# Exercise 3: Mitigating biased node rankings
## Overview
In this exercise, we will continue to extend `netin` to create custom models.
We will explore an extended use-case to study the effects of network growth interventions.
While we focus on synthetic data for now, `netin` provides interfaces to load real networks and run the simulation on top of those networks.

## Key Concepts
**Custom Models**: Define and simulate custom models to test your own modelling ideas.
In an extended use-case, we re-create a model to analyze how interventions in the growth process of the network can affect the visibility of the minority group.

## Task
1. Extend a custom class that considers two groups and homophilic interactions instead of just one.
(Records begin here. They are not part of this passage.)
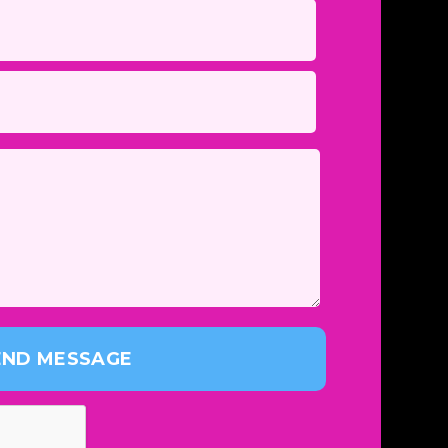
END MESSAGE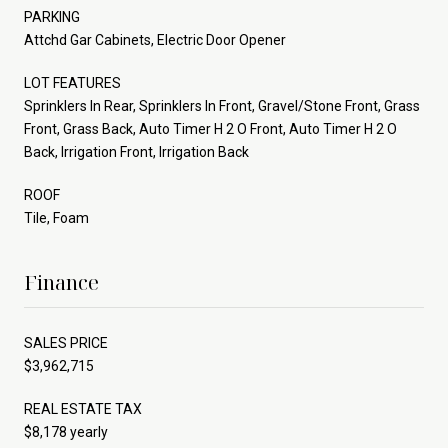
PARKING
Attchd Gar Cabinets, Electric Door Opener
LOT FEATURES
Sprinklers In Rear, Sprinklers In Front, Gravel/Stone Front, Grass
Front, Grass Back, Auto Timer H 2 O Front, Auto Timer H 2 O
Back, Irrigation Front, Irrigation Back
ROOF
Tile, Foam
Finance
SALES PRICE
$3,962,715
REAL ESTATE TAX
$8,178 yearly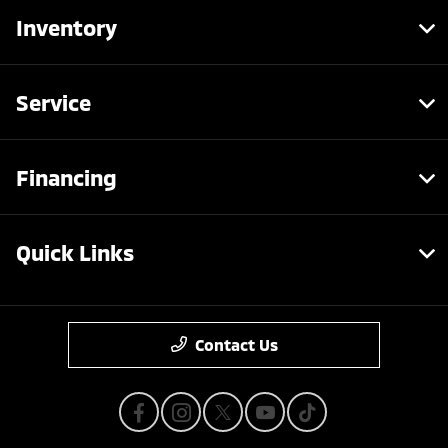
Inventory
Service
Financing
Quick Links
Contact Us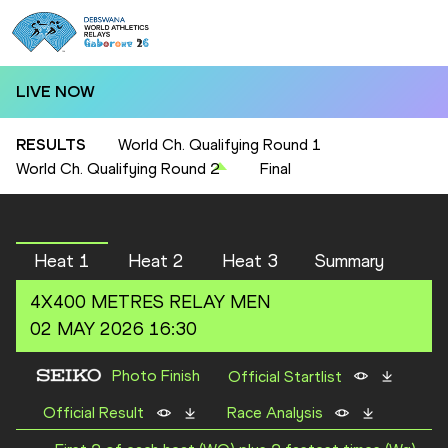
LIVE NOW
RESULTS
World Ch. Qualifying Round 1
World Ch. Qualifying Round 2
Final
Heat 1
Heat 2
Heat 3
Summary
4X400 METRES RELAY
MEN
02 MAY 2026 16:30
Photo Finish
Official Startlist
Official Result
Race Analysis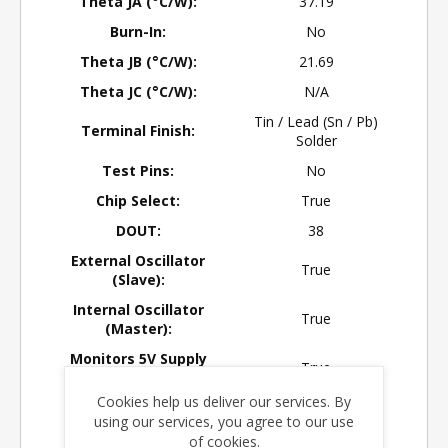
Theta JA (°C/W):
37.19
Burn-In:
No
Theta JB (°C/W):
21.69
Theta JC (°C/W):
N/A
Tin / Lead (Sn / Pb)
Terminal Finish:
Solder
Test Pins:
No
Chip Select:
True
DOUT:
38
External Oscillator
True
(Slave):
Internal Oscillator
True
(Master):
Monitors 5V Supply
True
Level:
Cookies help us deliver our services. By
Negative Voltage
No
using our services, you agree to our use
Converter:
of cookies.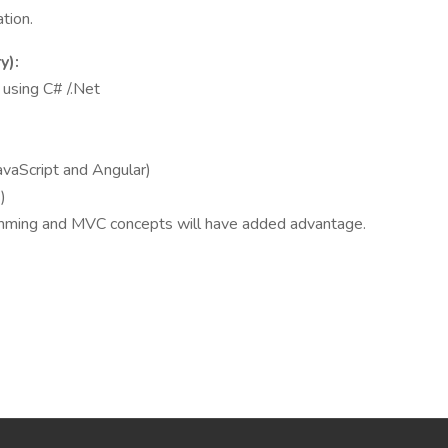
tion.
y):
using C# /.Net
aScript and Angular)
)
amming and MVC concepts will have added advantage.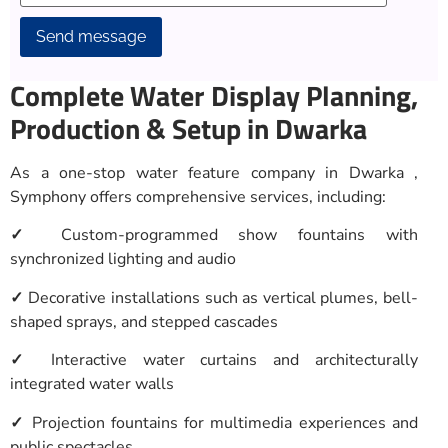
Alternative:
Complete Water Display Planning,
Production & Setup in Dwarka
As a one-stop water feature company in Dwarka ,
Symphony offers comprehensive services, including:
✓
Custom-programmed show fountains with
synchronized lighting and audio
✓
Decorative installations such as vertical plumes, bell-
shaped sprays, and stepped cascades
✓
Interactive water curtains and architecturally
integrated water walls
✓
Projection fountains for multimedia experiences and
public spectacles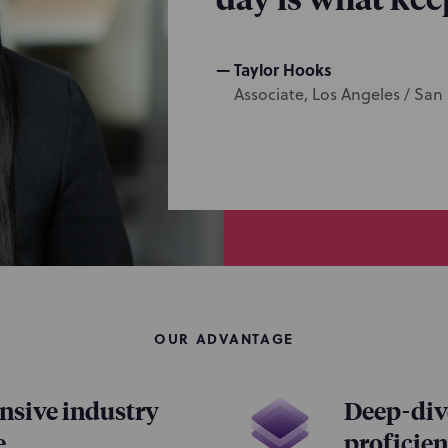
Taylor Hooks
Associate, Los Angeles / San
OUR ADVANTAGE
sive industry
Deep-dive
e
proficie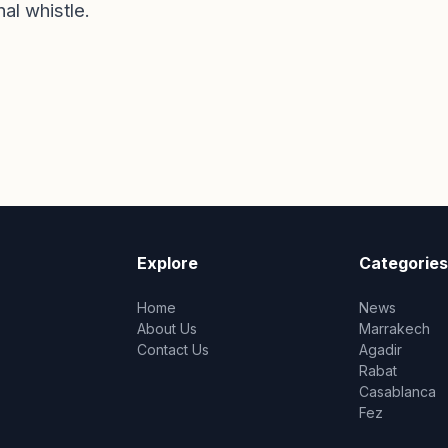
nal whistle.
Explore
Categories
Home
News
About Us
Marrakech
Contact Us
Agadir
Rabat
Casablanca
Fez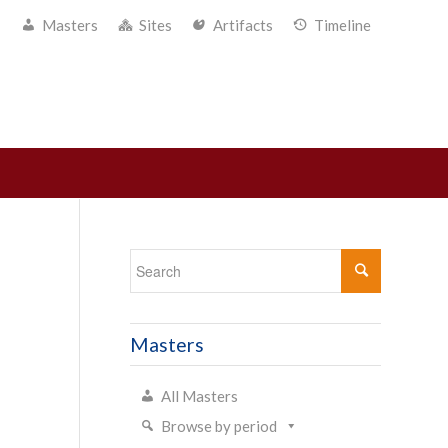
Masters
Sites
Artifacts
Timeline
Masters
All Masters
Browse by period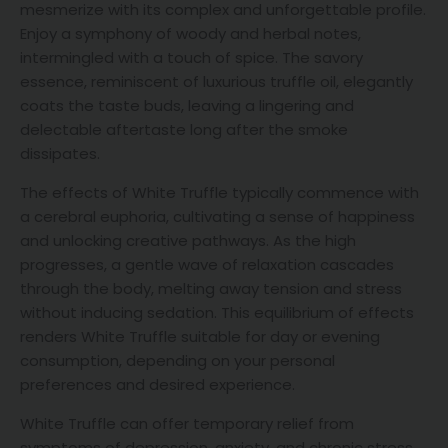
mesmerize with its complex and unforgettable profile.
Enjoy a symphony of woody and herbal notes,
intermingled with a touch of spice. The savory
essence, reminiscent of luxurious truffle oil, elegantly
coats the taste buds, leaving a lingering and
delectable aftertaste long after the smoke
dissipates.
The effects of White Truffle typically commence with
a cerebral euphoria, cultivating a sense of happiness
and unlocking creative pathways. As the high
progresses, a gentle wave of relaxation cascades
through the body, melting away tension and stress
without inducing sedation. This equilibrium of effects
renders White Truffle suitable for day or evening
consumption, depending on your personal
preferences and desired experience.
White Truffle can offer temporary relief from
symptoms of depression, anxiety, and chronic stress,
Add preferential attachment to the model mix.
2. Create a custom model that is defined by a pre- and post-intervention phase. Through the intervention, the model parameters might change. Analyze and visualize how various parameter changes impact the visibility of the minority.

## Model extensions (continued)
Various steps of analysis require modification of the existing models.
For instance, you may want to create custom models that only slightly change the pre-defined simulation logic or retrieve additional analytics about the simulation process.
The package is highly modular and provides interfaces for these use cases.

## Dependencies

In [None]:
### If running this on Google Colab, run the following lines:

import os
!pip install netin==2.0.0a1
os.kill(os.getpid(), 9)

In [33]:
from typing import Union, Optional, Tuple, List
import pandas as pd
from collections import defaultdict
from itertools import product

import numpy as np
import networkx as nx
import matplotlib.pyplot as plt

from netin.models import\
    PAHModel,\
    UndirectedModel
from netin.graphs import\
    Graph,\
    BinaryClassNodeVector
from netin.utils import MINORITY_LABEL, MAJORITY_LABEL, Event
from netin.link_formation_mechanisms import\
    TwoClassHomophily, PreferentialAttachment
import netin.utils.constants as const

### Custom models
The code is structured to be extendable.
You can create custom models by combining existing link formation mechanisms or by creating new ones.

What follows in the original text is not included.